### Exercise prompt
In the entries that follow, which lines hold the string "инженерных"? List them.

Stored data entries
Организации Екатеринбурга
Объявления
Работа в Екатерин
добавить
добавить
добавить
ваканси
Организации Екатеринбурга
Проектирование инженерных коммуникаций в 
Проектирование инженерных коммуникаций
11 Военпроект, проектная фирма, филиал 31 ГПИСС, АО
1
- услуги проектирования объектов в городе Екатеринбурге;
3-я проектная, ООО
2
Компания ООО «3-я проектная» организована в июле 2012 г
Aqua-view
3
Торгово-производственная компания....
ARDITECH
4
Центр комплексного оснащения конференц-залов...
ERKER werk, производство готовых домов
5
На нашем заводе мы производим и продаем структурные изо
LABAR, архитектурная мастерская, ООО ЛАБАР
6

--

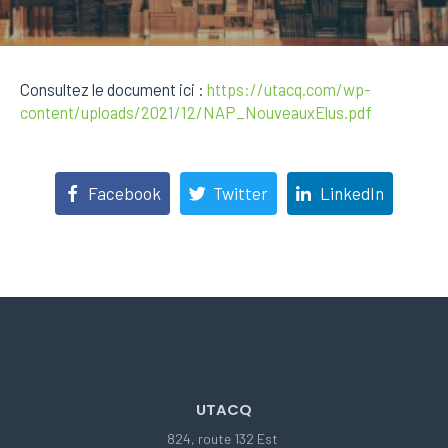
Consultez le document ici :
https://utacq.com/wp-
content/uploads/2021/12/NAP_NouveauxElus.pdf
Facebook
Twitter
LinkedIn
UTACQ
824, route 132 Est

### Answer for the task
Проектирование инженерных коммуникаций в 
Проектирование инженерных коммуникаций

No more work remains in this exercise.